If your advocacy or policy email requires a decoder ring, people aren’t going to take action. They’re going to delete it.


We work in complex policy spaces. Health care, education, environmental policy, and countless other issue areas are full of specialized terminology. But if we want people—especially new supporters—to engage, we need to stop speaking in a language only insiders understand.


Here’s why acronyms don’t work in advocacy and what to do instead.


1. Acronyms Create a Barrier to Engagement

When someone sees a string of unfamiliar letters, they immediately have to decide:

  • Do I already know what this means?

  • Do I care enough to figure it out?


If the answer is “no” to either question, they’re gone. Using acronyms makes people feel like they aren’t “in the club,” and no one wants to feel excluded.


2. Acronyms Kill Urgency

Advocacy emails, social media posts, and action alerts need to be clear and compelling. If people have to pause and translate an acronym, you’ve lost precious seconds—and possibly their attention.


Compare these two subject lines:

Tell Congress: Protect LGBTQ+ Iowans from Discrimination

Urge Your Senator to Oppose HF 123 and Support SJR 45


The first tells you exactly what’s at stake. The second? Who knows.

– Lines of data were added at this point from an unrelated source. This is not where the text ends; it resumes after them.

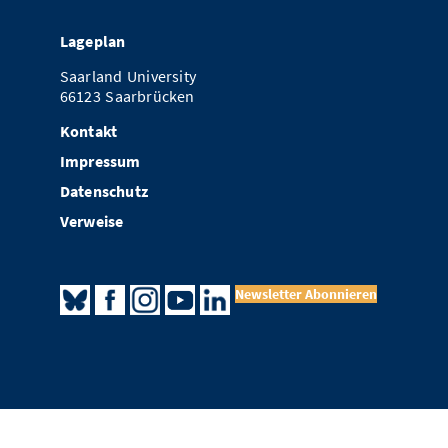
Lageplan
Saarland University
66123 Saarbrücken
Kontakt
Impressum
Datenschutz
Verweise
Newsletter Abonnieren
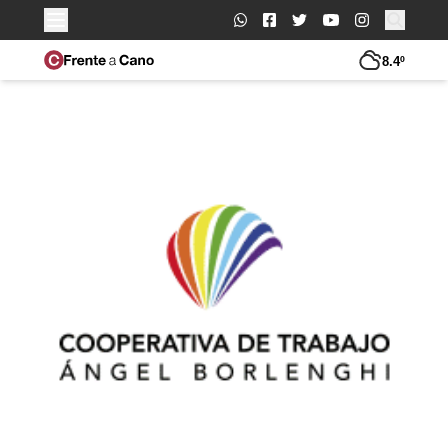
Buscar:
8.4º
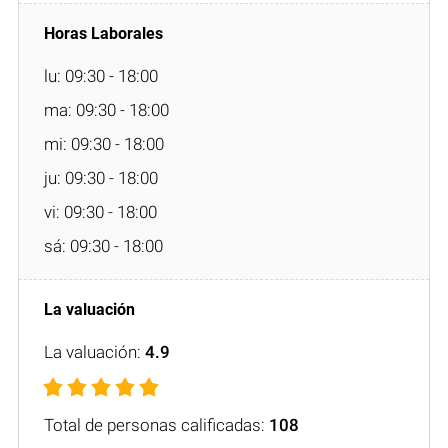
lu: 09:30 - 18:00
ma: 09:30 - 18:00
mi: 09:30 - 18:00
ju: 09:30 - 18:00
vi: 09:30 - 18:00
sá: 09:30 - 18:00
La valuación:
4.9
Total de personas calificadas:
108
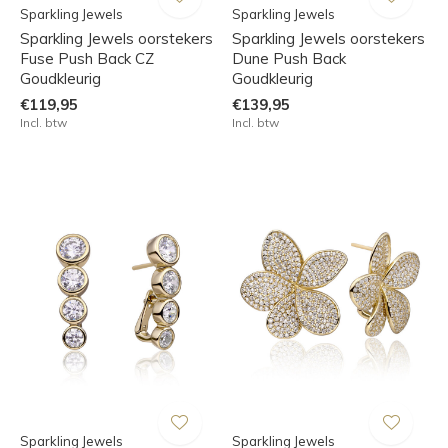
Sparkling Jewels
Sparkling Jewels
Sparkling Jewels oorstekers
Sparkling Jewels oorstekers
Fuse Push Back CZ
Dune Push Back
Goudkleurig
Goudkleurig
€119,95
€139,95
Incl. btw
Incl. btw
Sparkling Jewels
Sparkling Jewels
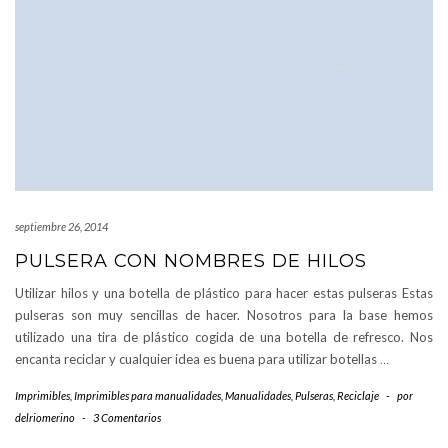
septiembre 26, 2014
PULSERA CON NOMBRES DE HILOS
Utilizar hilos y una botella de plástico para hacer estas pulseras Estas
pulseras son muy sencillas de hacer. Nosotros para la base hemos
utilizado una tira de plástico cogida de una botella de refresco. Nos
encanta reciclar y cualquier idea es buena para utilizar botellas
…
Imprimibles
,
Imprimibles para manualidades
,
Manualidades
,
Pulseras
,
Reciclaje
-
por
delriomerino
-
3 Comentarios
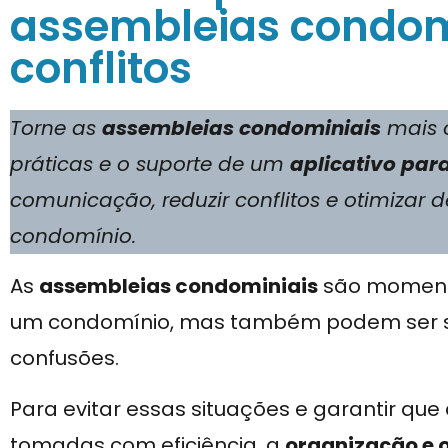
assembleias condom
conflitos
Torne as
assembleias condominiais
mais o
práticas e o suporte de um
aplicativo par
comunicação, reduzir conflitos e otimizar 
condomínio.
As
assembleias condominiais
são momento
um condomínio, mas também podem ser si
confusões.
Para evitar essas situações e garantir qu
tomadas com eficiência, a
organização e 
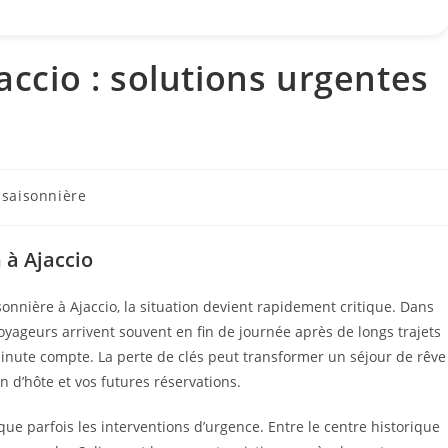
jaccio : solutions urgentes
 saisonnière
 à Ajaccio
isonnière à Ajaccio, la situation devient rapidement critique. Dans
voyageurs arrivent souvent en fin de journée après de longs trajets
minute compte. La perte de clés peut transformer un séjour de rêve
 d’hôte et vos futures réservations.
ique parfois les interventions d’urgence. Entre le centre historique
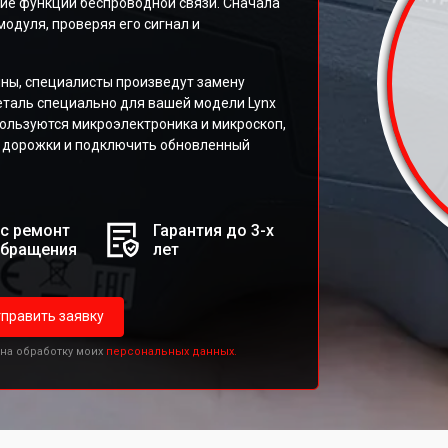
ние функции беспроводной связи. Сначала
одуля, проверяя его сигнал и
ны, специалисты произведут замену
таль специально для вашей модели Lynx
пользуются микроэлектроника и микроскоп,
е дорожки и подключить обновленный
с ремонт
Гарантия до 3-х
обращения
лет
править заявку
 на обработку моих
персональных данных.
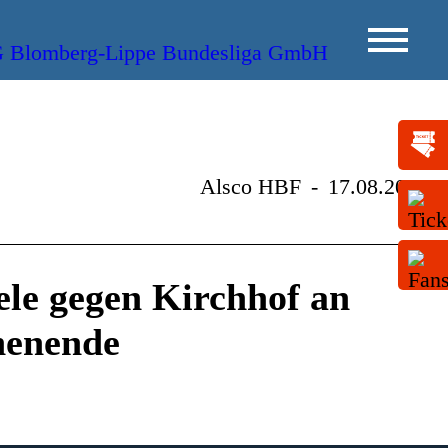
Alsco HBF
-
17.08.2015
ele gegen Kirchhof an
henende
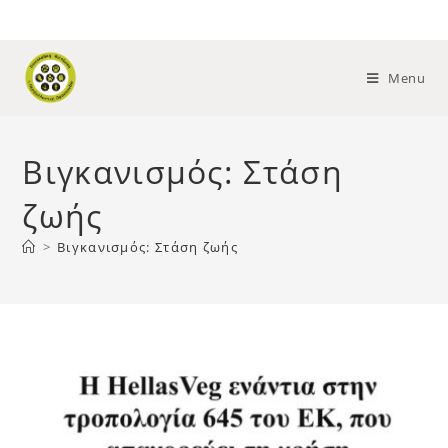
Menu
Βιγκανισμός: Στάση
ζωής
>
Βιγκανισμός: Στάση ζωής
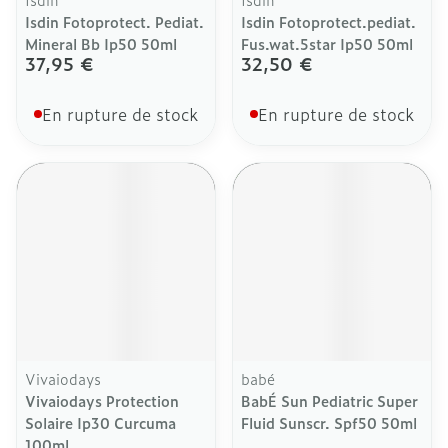
Isdin Fotoprotect. Pediat.
Isdin Fotoprotect.pediat.
Mineral Bb Ip50 50ml
Fus.wat.5star Ip50 50ml
37,95 €
32,50 €
En rupture de stock
En rupture de stock
Vivaiodays
babé
Vivaiodays Protection
BabÉ Sun Pediatric Super
Solaire Ip30 Curcuma
Fluid Sunscr. Spf50 50ml
100ml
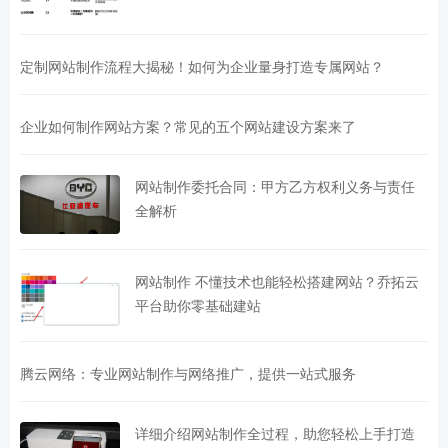
定制网站制作流程大揭秘！如何为企业量身打造专属网站？
企业如何制作网站方案？常见的五个网站建设方案来了
网站制作委托合同：甲方乙方权利义务与责任
全解析
网站制作 不懂技术也能轻松搭建网站？乔拓云
平台助你零基础建站
腾云网络：专业网站制作与网络推广，提供一站式服务
详细介绍网站制作全过程，助您轻松上手打造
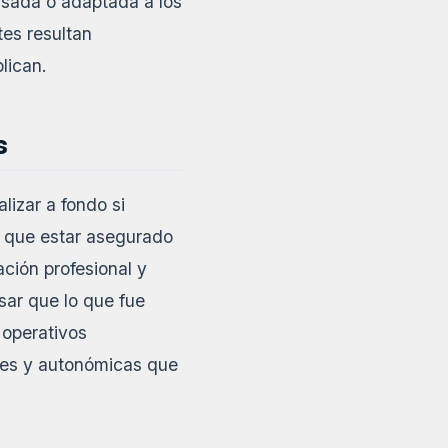
isada o adaptada a los
tes resultan
lican.
s
lizar a fondo si
n que estar asegurado
ción profesional y
nsar que lo que fue
 operativos
ales y autonómicas que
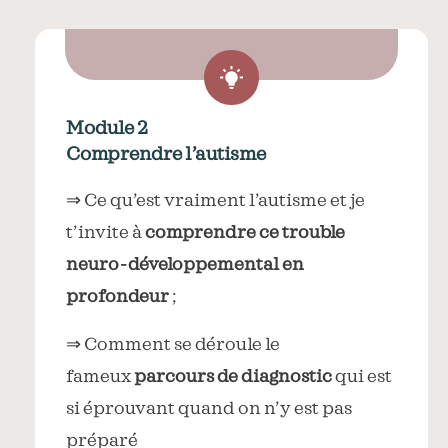
Module 2
Comprendre l’autisme
⇒ Ce qu’est vraiment l’autisme et je
t’invite à
comprendre ce trouble
neuro-développemental en
profondeur
;
⇒ Comment se déroule le
fameux
parcours de diagnostic
qui est
si éprouvant quand on n’y est pas
préparé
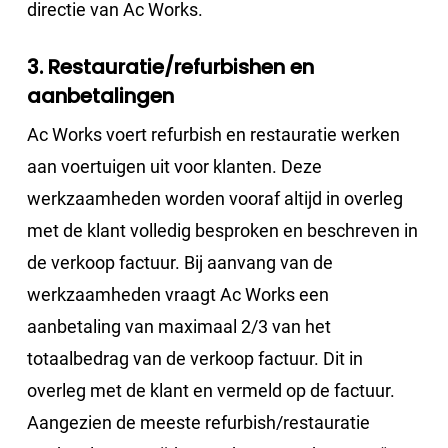
directie van Ac Works.
3. Restauratie/refurbishen en
aanbetalingen
Ac Works voert refurbish en restauratie werken
aan voertuigen uit voor klanten. Deze
werkzaamheden worden vooraf altijd in overleg
met de klant volledig besproken en beschreven in
de verkoop factuur. Bij aanvang van de
werkzaamheden vraagt Ac Works een
aanbetaling van maximaal 2/3 van het
totaalbedrag van de verkoop factuur. Dit in
overleg met de klant en vermeld op de factuur.
Aangezien de meeste refurbish/restauratie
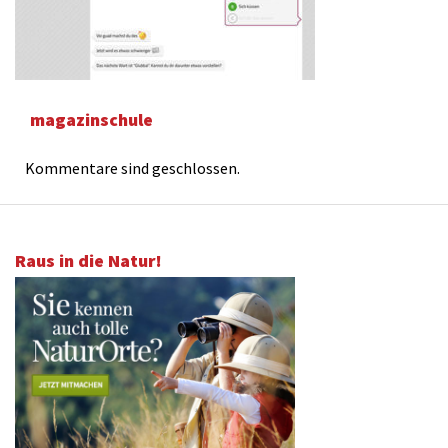
magazinschule
Kommentare sind geschlossen.
Raus in die Natur!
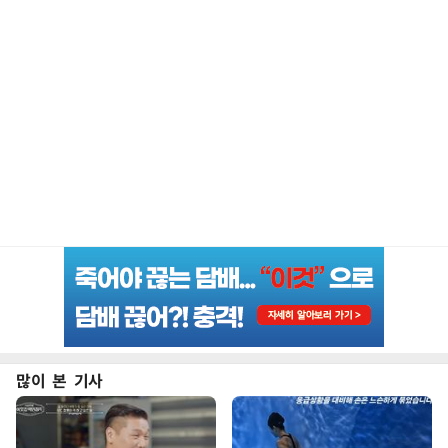
많이 본 기사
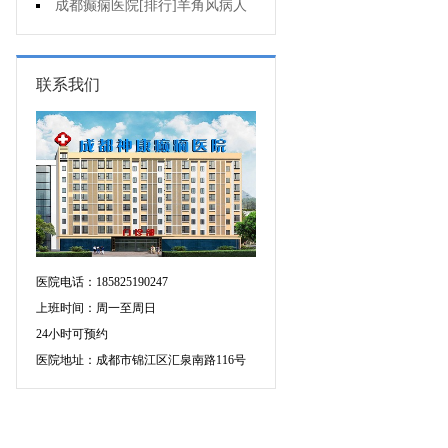
可信吗?
成都癫痫医院[排行]羊角风病人
睡眠困难怎么办?
联系我们
医院电话：185825190247
上班时间：周一至周日
24小时可预约
医院地址：成都市锦江区汇泉南路116号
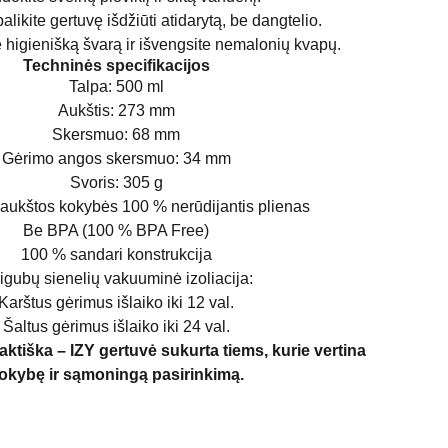
likite gertuvę išdžiūti atidarytą, be dangtelio.
te higienišką švarą ir išvengsite nemalonių kvapų.
Techninės specifikacijos
Talpa: 500 ml
Aukštis: 273 mm
Skersmuo: 68 mm
Gėrimo angos skersmuo: 34 mm
Svoris: 305 g
aukštos kokybės 100 % nerūdijantis plienas
Be BPA (100 % BPA Free)
100 % sandari konstrukcija
igubų sienelių vakuuminė izoliacija:
Karštus gėrimus išlaiko iki 12 val.
Šaltus gėrimus išlaiko iki 24 val.
 praktiška – IZY gertuvė sukurta tiems, kurie vertina
okybę ir sąmoningą pasirinkimą.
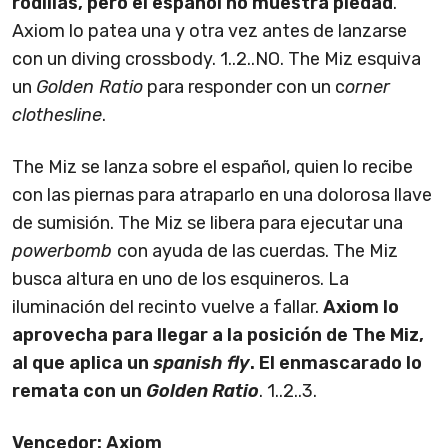
rodillas, pero el español no muestra piedad
.
Axiom lo patea una y otra vez antes de lanzarse
con un diving crossbody. 1..2..NO. The Miz esquiva
un
Golden Ratio
para responder con un c
orner
clothesline
.
The Miz se lanza sobre el español, quien lo recibe
con las piernas para atraparlo en una dolorosa llave
de sumisión. The Miz se libera para ejecutar una
powerbomb
con ayuda de las cuerdas. The Miz
busca altura en uno de los esquineros. La
iluminación del recinto vuelve a fallar.
Axiom lo
aprovecha para llegar a la posición de The Miz,
al que aplica un
spanish fly
. El enmascarado lo
remata con un
Golden Ratio
. 1..2..3.
Vencedor: Axiom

3. Acronyms Are Impersonal

Your audience isn’t a group of policy wonks sitting around a committee table. They’re real people who care about the issues but don’t live and breathe legislation every day. They need messages that speak to them in human terms, not government-speak.


What to Do Instead

  • Say what you mean. If you’re talking about the Supplemental Nutrition Assistance Program, say “food assistance” first, then add the acronym (SNAP) if necessary.

  • Write for a non-expert. If someone unfamiliar with your issue can’t understand your subject line, rewrite it.

  • Make it about the people, not the process. Legislation, rulemaking, and funding streams matter, but what matters most is how policies impact people’s lives. Focus on that.


Bottom Line: Clarity Wins

If you want people to act, make it easy for them. Ditch the acronyms. Speak plainly. And always, always put people first.